■ **Provided data**
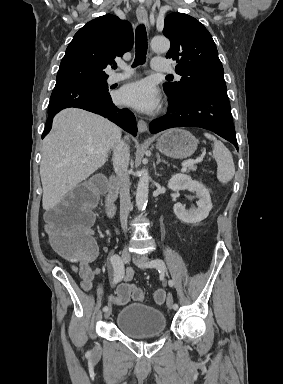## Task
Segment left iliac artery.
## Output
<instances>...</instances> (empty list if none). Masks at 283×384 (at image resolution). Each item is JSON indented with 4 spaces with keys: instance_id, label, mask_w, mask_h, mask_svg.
<instances>
[{
    "instance_id": "left-iliac-artery-1",
    "label": "left iliac artery",
    "mask_w": 283,
    "mask_h": 384,
    "mask_svg": "<svg viewBox=\"0 0 283 384\" xmlns=\"http://www.w3.org/2000/svg\"><path fill=\"white\" fill-rule=\"evenodd\" d=\"M146 267H149V268H156L160 273H164L165 270H166V266H165V263L163 260L161 259H154V260H151L150 262H148L146 265ZM169 286L170 287H173L174 285V282L172 280H169L168 282ZM173 308L174 310H177L178 309V304L174 303L173 304Z\"/></svg>"
}]
</instances>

■ **Exercise**
Every line of the material must be reproduced verbatim; the pictures are to be omitted.

■ **Answer box**
## Task
Segment left iliac artery.
## Output
<instances>...</instances> (empty list if none). Masks at 283×384 (at image resolution). Each item is JSON indented with 4 spaces with keys: instance_id, label, mask_w, mask_h, mask_svg.
<instances>
[{
    "instance_id": "left-iliac-artery-1",
    "label": "left iliac artery",
    "mask_w": 283,
    "mask_h": 384,
    "mask_svg": "<svg viewBox=\"0 0 283 384\" xmlns=\"http://www.w3.org/2000/svg\"><path fill=\"white\" fill-rule=\"evenodd\" d=\"M146 267H149V268H156L160 273H164L165 270H166V266H165V263L163 260L161 259H154V260H151L150 262H148L146 265ZM169 286L170 287H173L174 285V282L172 280H169L168 282ZM173 308L174 310H177L178 309V304L174 303L173 304Z\"/></svg>"
}]
</instances>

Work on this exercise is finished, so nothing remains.